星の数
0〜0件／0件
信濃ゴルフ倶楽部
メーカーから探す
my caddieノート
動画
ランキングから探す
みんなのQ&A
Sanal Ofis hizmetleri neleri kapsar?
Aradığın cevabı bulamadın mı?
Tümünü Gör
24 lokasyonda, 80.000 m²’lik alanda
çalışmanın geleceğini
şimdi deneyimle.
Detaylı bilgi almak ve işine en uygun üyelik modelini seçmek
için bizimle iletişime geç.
★ ★ ★ ★ ★ ★ ★
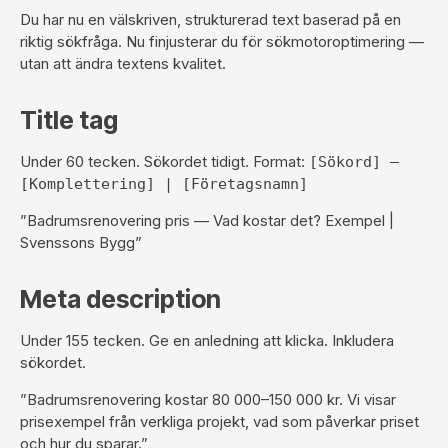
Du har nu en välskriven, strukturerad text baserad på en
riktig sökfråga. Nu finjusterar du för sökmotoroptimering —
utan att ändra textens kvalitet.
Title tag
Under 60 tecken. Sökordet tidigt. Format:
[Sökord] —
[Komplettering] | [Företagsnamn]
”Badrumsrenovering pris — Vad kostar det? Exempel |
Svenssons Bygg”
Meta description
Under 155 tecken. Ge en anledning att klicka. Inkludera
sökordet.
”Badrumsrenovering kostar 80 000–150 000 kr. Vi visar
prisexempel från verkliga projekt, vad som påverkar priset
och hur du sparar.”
★ ★ ★ ★ ★ ★ ★
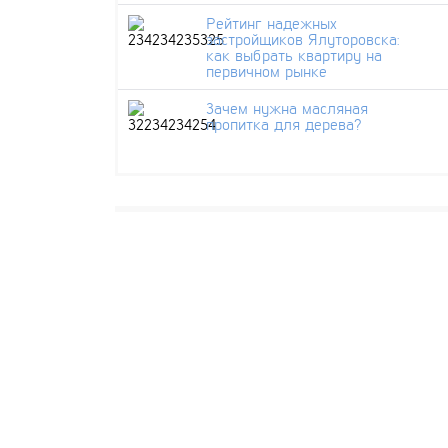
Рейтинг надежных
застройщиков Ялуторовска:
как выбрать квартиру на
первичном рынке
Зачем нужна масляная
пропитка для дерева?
★ ★ ★ ★ ★ ★ ★
• **Exercise objective**
Scan the data for the string "Under" and copy each line in which it occurs.

• **Response for this exercise**
Under 60 tecken. Sökordet tidigt. Format:
Under 155 tecken. Ge en anledning att klicka. Inkludera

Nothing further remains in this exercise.